[Task to complete]:
Leave every picture out, and retype all the remaining records exactly.

[Extracted page text data]:
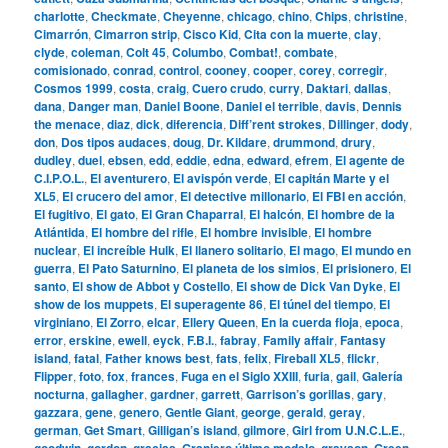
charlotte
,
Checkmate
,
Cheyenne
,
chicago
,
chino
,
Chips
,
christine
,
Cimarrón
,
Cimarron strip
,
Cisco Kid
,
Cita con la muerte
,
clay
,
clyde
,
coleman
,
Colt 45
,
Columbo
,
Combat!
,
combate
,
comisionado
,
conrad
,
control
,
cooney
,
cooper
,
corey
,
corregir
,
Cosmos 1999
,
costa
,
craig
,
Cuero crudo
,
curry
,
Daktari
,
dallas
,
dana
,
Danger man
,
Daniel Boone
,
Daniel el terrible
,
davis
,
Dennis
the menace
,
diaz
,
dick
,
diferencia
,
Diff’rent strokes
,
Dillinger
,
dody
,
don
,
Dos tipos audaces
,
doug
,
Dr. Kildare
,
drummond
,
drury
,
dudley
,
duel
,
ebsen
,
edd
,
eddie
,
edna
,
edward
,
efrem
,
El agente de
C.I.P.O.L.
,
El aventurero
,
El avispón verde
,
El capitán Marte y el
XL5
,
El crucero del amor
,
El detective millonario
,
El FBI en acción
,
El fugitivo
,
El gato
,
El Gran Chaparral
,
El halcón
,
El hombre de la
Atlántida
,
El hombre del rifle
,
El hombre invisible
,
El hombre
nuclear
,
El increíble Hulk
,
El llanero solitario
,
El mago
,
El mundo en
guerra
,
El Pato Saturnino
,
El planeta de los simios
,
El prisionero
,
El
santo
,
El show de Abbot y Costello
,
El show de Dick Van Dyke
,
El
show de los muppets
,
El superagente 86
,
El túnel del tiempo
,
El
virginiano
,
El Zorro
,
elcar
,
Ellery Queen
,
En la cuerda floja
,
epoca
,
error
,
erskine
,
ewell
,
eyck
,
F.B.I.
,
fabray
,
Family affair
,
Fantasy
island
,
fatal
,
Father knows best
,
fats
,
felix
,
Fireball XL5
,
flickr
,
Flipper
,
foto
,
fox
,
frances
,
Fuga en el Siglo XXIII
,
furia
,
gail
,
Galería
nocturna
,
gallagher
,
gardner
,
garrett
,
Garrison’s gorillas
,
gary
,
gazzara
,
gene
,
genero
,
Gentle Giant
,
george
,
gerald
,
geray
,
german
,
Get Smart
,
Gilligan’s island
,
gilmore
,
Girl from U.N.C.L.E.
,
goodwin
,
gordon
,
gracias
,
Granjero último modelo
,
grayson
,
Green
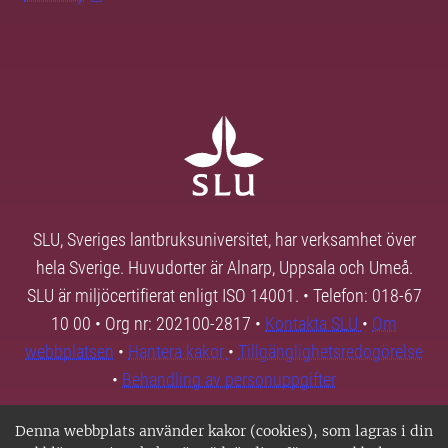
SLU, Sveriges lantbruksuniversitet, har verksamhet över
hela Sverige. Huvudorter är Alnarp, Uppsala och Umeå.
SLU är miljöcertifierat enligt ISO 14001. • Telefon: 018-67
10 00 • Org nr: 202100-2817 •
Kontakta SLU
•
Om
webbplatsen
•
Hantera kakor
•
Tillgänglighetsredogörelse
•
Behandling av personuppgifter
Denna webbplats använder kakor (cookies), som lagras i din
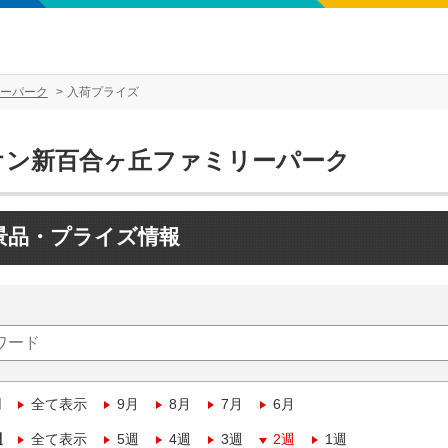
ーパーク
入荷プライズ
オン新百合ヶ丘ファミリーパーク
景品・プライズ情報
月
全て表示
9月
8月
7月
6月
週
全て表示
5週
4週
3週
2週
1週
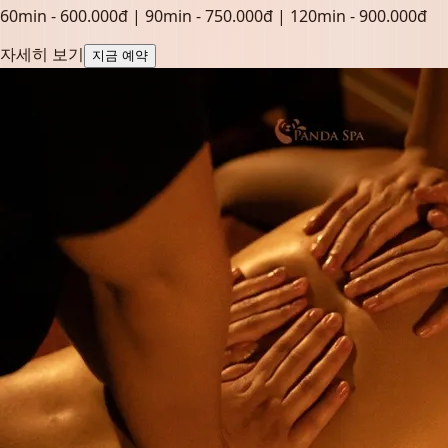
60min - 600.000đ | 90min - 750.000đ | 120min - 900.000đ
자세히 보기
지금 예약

[Solution below]:
charlotte
,
Checkmate
,
Cheyenne
,
chicago
,
chino
,
Chips
,
christine
,
Cimarrón
,
Cimarron strip
,
Cisco Kid
,
Cita con la muerte
,
clay
,
clyde
,
coleman
,
Colt 45
,
Columbo
,
Combat!
,
combate
,
comisionado
,
conrad
,
control
,
cooney
,
cooper
,
corey
,
corregir
,
Cosmos 1999
,
costa
,
craig
,
Cuero crudo
,
curry
,
Daktari
,
dallas
,
dana
,
Danger man
,
Daniel Boone
,
Daniel el terrible
,
davis
,
Dennis
the menace
,
diaz
,
dick
,
diferencia
,
Diff’rent strokes
,
Dillinger
,
dody
,
don
,
Dos tipos audaces
,
doug
,
Dr. Kildare
,
drummond
,
drury
,
dudley
,
duel
,
ebsen
,
edd
,
eddie
,
edna
,
edward
,
efrem
,
El agente de
C.I.P.O.L.
,
El aventurero
,
El avispón verde
,
El capitán Marte y el
XL5
,
El crucero del amor
,
El detective millonario
,
El FBI en acción
,
El fugitivo
,
El gato
,
El Gran Chaparral
,
El halcón
,
El hombre de la
Atlántida
,
El hombre del rifle
,
El hombre invisible
,
El hombre
nuclear
,
El increíble Hulk
,
El llanero solitario
,
El mago
,
El mundo en
guerra
,
El Pato Saturnino
,
El planeta de los simios
,
El prisionero
,
El
santo
,
El show de Abbot y Costello
,
El show de Dick Van Dyke
,
El
show de los muppets
,
El superagente 86
,
El túnel del tiempo
,
El
virginiano
,
El Zorro
,
elcar
,
Ellery Queen
,
En la cuerda floja
,
epoca
,
error
,
erskine
,
ewell
,
eyck
,
F.B.I.
,
fabray
,
Family affair
,
Fantasy
island
,
fatal
,
Father knows best
,
fats
,
felix
,
Fireball XL5
,
flickr
,
Flipper
,
foto
,
fox
,
frances
,
Fuga en el Siglo XXIII
,
furia
,
gail
,
Galería
nocturna
,
gallagher
,
gardner
,
garrett
,
Garrison’s gorillas
,
gary
,
gazzara
,
gene
,
genero
,
Gentle Giant
,
george
,
gerald
,
geray
,
german
,
Get Smart
,
Gilligan’s island
,
gilmore
,
Girl from U.N.C.L.E.
,
goodwin
,
gordon
,
gracias
,
Granjero último modelo
,
grayson
,
Green
SLU, Sveriges lantbruksuniversitet, har verksamhet över
hela Sverige. Huvudorter är Alnarp, Uppsala och Umeå.
SLU är miljöcertifierat enligt ISO 14001. • Telefon: 018-67
10 00 • Org nr: 202100-2817 •
Kontakta SLU
•
Om
webbplatsen
•
Hantera kakor
•
Tillgänglighetsredogörelse
•
Behandling av personuppgifter
Denna webbplats använder kakor (cookies), som lagras i din
ーパーク
入荷プライズ
オン新百合ヶ丘ファミリーパーク
景品・プライズ情報
月
全て表示
9月
8月
7月
6月
週
全て表示
5週
4週
3週
2週
1週
60min - 600.000đ | 90min - 750.000đ | 120min - 900.000đ
자세히 보기
지금 예약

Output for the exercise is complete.